▸ How to complete this task
Reproduce exactly the entries from the "Capterra: 4,7/5 (3.000+ beoordelingen)" line to the end. Skip all pictures.

[The data Boundary: Start]

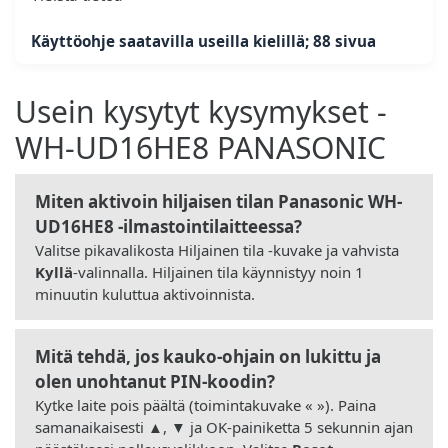
Käyttöohje saatavilla useilla kielillä; 88 sivua
Usein kysytyt kysymykset -
WH-UD16HE8 PANASONIC
Miten aktivoin hiljaisen tilan Panasonic WH-
UD16HE8 -ilmastointilaitteessa?
Valitse pikavalikosta Hiljainen tila -kuvake ja vahvista
Kyllä
-valinnalla. Hiljainen tila käynnistyy noin 1
minuutin kuluttua aktivoinnista.
Mitä tehdä, jos kauko-ohjain on lukittu ja
olen unohtanut PIN-koodin?
Kytke laite pois päältä (toimintakuvake « »). Paina
samanaikaisesti ▲, ▼ ja OK-painiketta 5 sekunnin ajan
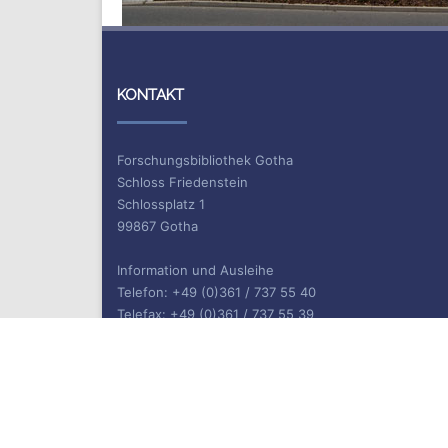
KONTAKT
Forschungsbibliothek Gotha
Schloss Friedenstein
Schlossplatz 1
99867 Gotha
Information und Ausleihe
Telefon: +49 (0)361 / 737 55 40
Telefax: +49 (0)361 / 737 55 39
E-Mail: bibliothek.gotha(at)uni-erfurt.de
ISSN 2702-9646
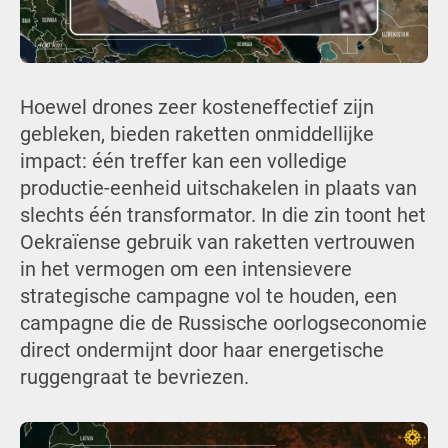
Hoewel drones zeer kosteneffectief zijn
gebleken, bieden raketten onmiddellijke
impact: één treffer kan een volledige
productie-eenheid uitschakelen in plaats van
slechts één transformator. In die zin toont het
Oekraïense gebruik van raketten vertrouwen
in het vermogen om een intensievere
strategische campagne vol te houden, een
campagne die de Russische oorlogseconomie
direct ondermijnt door haar energetische
ruggengraat te bevriezen.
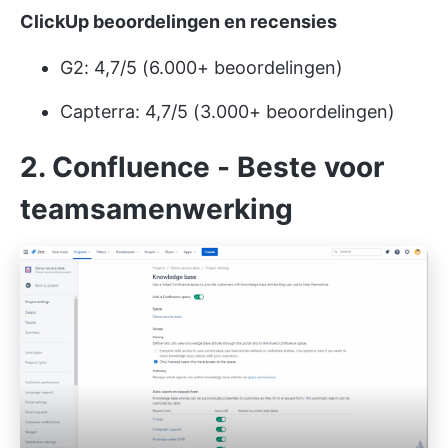
ClickUp beoordelingen en recensies
G2: 4,7/5 (6.000+ beoordelingen)
Capterra: 4,7/5 (3.000+ beoordelingen)
2. Confluence - Beste voor
teamsamenwerking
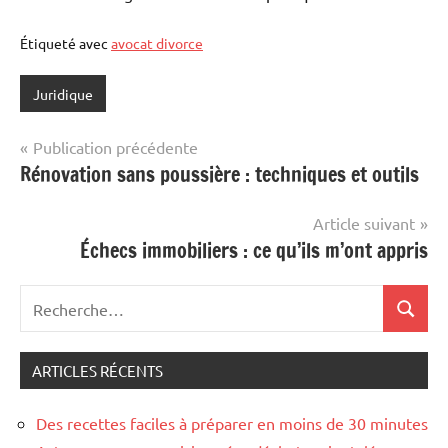
Étiqueté avec
avocat divorce
Juridique
Navigation
Publication précédente
Rénovation sans poussière : techniques et outils
de
l’article
Article suivant
Échecs immobiliers : ce qu’ils m’ont appris
Recherche
Recher
pour
:
ARTICLES RÉCENTS
Des recettes faciles à préparer en moins de 30 minutes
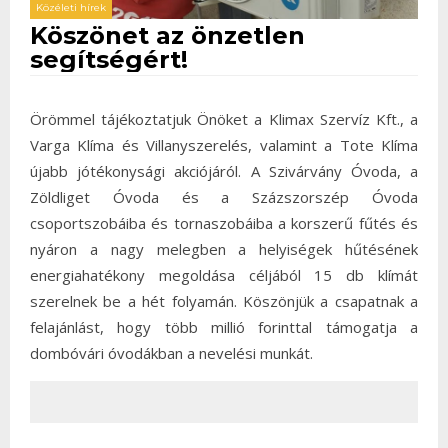
Közéleti hírek
Köszönet az önzetlen
segítségért!
Örömmel tájékoztatjuk Önöket a Klimax Szervíz Kft., a
Varga Klíma és Villanyszerelés, valamint a Tote Klíma
újabb jótékonysági akciójáról. A Szivárvány Óvoda, a
Zöldliget Óvoda és a Százszorszép Óvoda
csoportszobáiba és tornaszobáiba a korszerű fűtés és
nyáron a nagy melegben a helyiségek hűtésének
energiahatékony megoldása céljából 15 db klímát
szerelnek be a hét folyamán. Köszönjük a csapatnak a
felajánlást, hogy több millió forinttal támogatja a
dombóvári óvodákban a nevelési munkát.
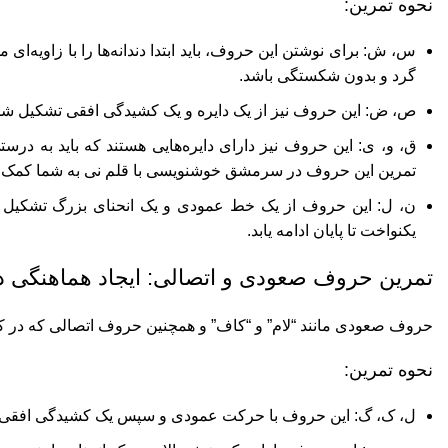
نحوه تمرین:
س، ش: برای نوشتن این حروف، باید ابتدا دندانه‌ها را با زاویه‌ای 
گرد و بدون شکستگی باشد.
ص، ض: این حروف نیز از یک دایره و یک کشیدگی افقی تشکیل شده‌اند
ق، و، ی: این حروف نیز دارای دایره‌هایی هستند که باید به درستی
تمرین این حروف در سرمشق خوشنویسی با قلم نی به شما کمک می
ن، ل: این حروف از یک خط عمودی و یک انحنای بزرگ تشکیل شد
یکنواخت تا پایان ادامه یابد.
تمرین حروف صعودی و اتصالی: ایجاد هماهنگی 
حروف صعودی مانند “لام” و “کاف” و همچنین حروف اتصالی که در کل
نحوه تمرین:
ل، ک، گ: این حروف با حرکت عمودی و سپس یک کشیدگی افقی نوشته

[The data Boundary: End]

▸ Problem solution
Capterra: 4,7/5 (3.000+ beoordelingen)
2. Confluence - Beste voor
teamsamenwerking
Étiqueté avec
avocat divorce
Juridique
Navigation
Publication précédente
Rénovation sans poussière : techniques et outils
de
l’article
Article suivant
Échecs immobiliers : ce qu’ils m’ont appris
Recherche
Recher
pour
:
ARTICLES RÉCENTS
Des recettes faciles à préparer en moins de 30 minutes
Közéleti hírek
Köszönet az önzetlen
segítségért!
Örömmel tájékoztatjuk Önöket a Klimax Szervíz Kft., a
Varga Klíma és Villanyszerelés, valamint a Tote Klíma
újabb jótékonysági akciójáról. A Szivárvány Óvoda, a
Zöldliget Óvoda és a Százszorszép Óvoda
csoportszobáiba és tornaszobáiba a korszerű fűtés és
nyáron a nagy melegben a helyiségek hűtésének
energiahatékony megoldása céljából 15 db klímát
szerelnek be a hét folyamán. Köszönjük a csapatnak a
felajánlást, hogy több millió forinttal támogatja a
dombóvári óvodákban a nevelési munkát.
نحوه تمرین:
س، ش: برای نوشتن این حروف، باید ابتدا دندانه‌ها را با زاویه‌ای 
گرد و بدون شکستگی باشد.
ص، ض: این حروف نیز از یک دایره و یک کشیدگی افقی تشکیل شده‌اند
ق، و، ی: این حروف نیز دارای دایره‌هایی هستند که باید به درستی
تمرین این حروف در سرمشق خوشنویسی با قلم نی به شما کمک می
ن، ل: این حروف از یک خط عمودی و یک انحنای بزرگ تشکیل شد
یکنواخت تا پایان ادامه یابد.
تمرین حروف صعودی و اتصالی: ایجاد هماهنگی 
حروف صعودی مانند “لام” و “کاف” و همچنین حروف اتصالی که در کل
نحوه تمرین:
ل، ک، گ: این حروف با حرکت عمودی و سپس یک کشیدگی افقی نوشته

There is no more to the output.